CHICAGO (CBS) -- Aldermen have agreed to a compromise on a plan to ban plastic bags, which would allow restaurants and mom-and-pop stores to keep using them, but prohibit large retailers from placing merchandise in the ubiquitous plastic bags.

The amended ordinance would exempt all restaurants from the ban, as well as small independent retailers – stores which have a size of less than 10,000 square feet, and which are not part of a chain of three or more stores.

The City Council Committee on Health and Environmental Protection was scheduled to vote on the compromise Thursday afternoon, ahead of a vote by the full City Council next week.

"If I can't use a plastic bag, I don't know what else I can use," shopper Efrem Lee said.

Lee doesn't plan to use reusable grocery bags already sold by many stores.

Under the ordinance, retailers with more than 10,000-square-feet of space would have to stop providing plastic bags to customers by Aug. 1, 2015.

Smaller chain stores would have until Aug. 1, 2016 to stop using the bags.

Retailers would instead have to provide reusable bags and/or recyclable paper bags to their customers.

Stores could be fined $300 to $500 per offense for violating the ban.

Ald. George Cardenas (12th), who chairs the Health and Environmental Protection Committee, said the ban is all about reducing pollution.

The aldermen said plastic bags by the hundreds and thousands litter city streets in many wards.

"You see litter, and you see plastic, and you see plastic bags.
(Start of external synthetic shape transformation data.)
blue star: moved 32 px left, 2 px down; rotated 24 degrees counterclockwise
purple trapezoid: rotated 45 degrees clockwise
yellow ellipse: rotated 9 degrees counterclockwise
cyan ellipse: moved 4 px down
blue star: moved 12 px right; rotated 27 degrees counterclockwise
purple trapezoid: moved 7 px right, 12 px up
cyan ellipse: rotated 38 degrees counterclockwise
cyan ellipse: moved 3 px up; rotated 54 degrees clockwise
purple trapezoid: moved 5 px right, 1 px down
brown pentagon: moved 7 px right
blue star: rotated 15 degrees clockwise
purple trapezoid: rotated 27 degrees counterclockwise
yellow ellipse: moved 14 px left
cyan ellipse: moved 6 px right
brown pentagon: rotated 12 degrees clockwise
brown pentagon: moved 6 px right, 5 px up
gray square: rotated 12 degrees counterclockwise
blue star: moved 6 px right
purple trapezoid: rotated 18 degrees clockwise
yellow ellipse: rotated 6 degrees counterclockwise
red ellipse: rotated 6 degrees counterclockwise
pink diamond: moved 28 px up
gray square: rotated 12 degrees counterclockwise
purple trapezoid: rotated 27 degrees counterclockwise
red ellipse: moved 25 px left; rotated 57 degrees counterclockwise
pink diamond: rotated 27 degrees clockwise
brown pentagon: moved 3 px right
That's what you see," he said. "And we clean it up on a daily basis. Every week we have a task force from the Streets and Sanitation [Department] to go out and clean."

Many shoppers said they recycle the plastic bags they get at the store.

Addie Becker is among them. She said giving up her plastic bags won't be a problem.

"There's so much; the plastic bags just blowing around and ending up in the oceans and the waterways, that it's probably going to be better for the environment," she said.

Another shopper, Jeff Terrell, pointed out many people use plastic bags to pick up after their dogs while taking them out to poop.

"My main concern definitely is for all the shelters like PAWS, the one on LaSalle, they heavily rely on plastic, and we need those plastic bags," he said.

Cardenas estimated 3 billion plastic bags are used every year in Chicago, and the city spends $55 million to clean up litter, most of it plastic.

CBS 2 reached out to some major retailers that would be affected by the plastic bag ban, but has yet to hear back as of Wednesday afternoon.